** EXTRACTED RECORDS follows **
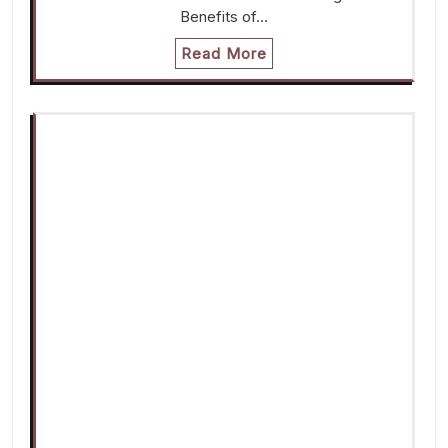
Benefits of…
Read More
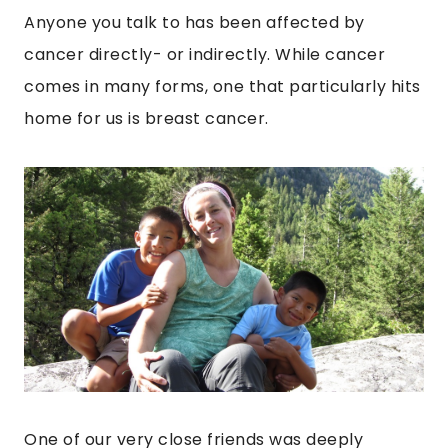
Anyone you talk to has been affected by
cancer directly- or indirectly. While cancer
comes in many forms, one that particularly hits
home for us is breast cancer.
One of our very close friends was deeply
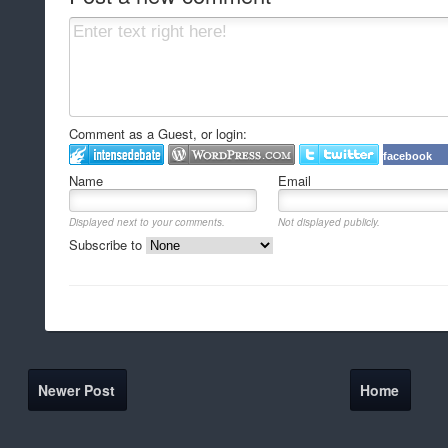
Comment as a Guest, or login:
facebook
Name
Email
Displayed next to your comments.
Not displayed publicly.
Subscribe to
Newer Post
Home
** End of EXTRACTED RECORDS **
__WORK INSTRUCTION__: What should be set down is every line from the opening of the records through the line that contains "Subscribe to", exactly, with pictures left out.

__YOUR SOLUTION__:
Benefits of…
Read More
Anyone you talk to has been affected by
cancer directly- or indirectly. While cancer
comes in many forms, one that particularly hits
home for us is breast cancer.
One of our very close friends was deeply
Comment as a Guest, or login:
facebook
Name
Email
Displayed next to your comments.
Not displayed publicly.
Subscribe to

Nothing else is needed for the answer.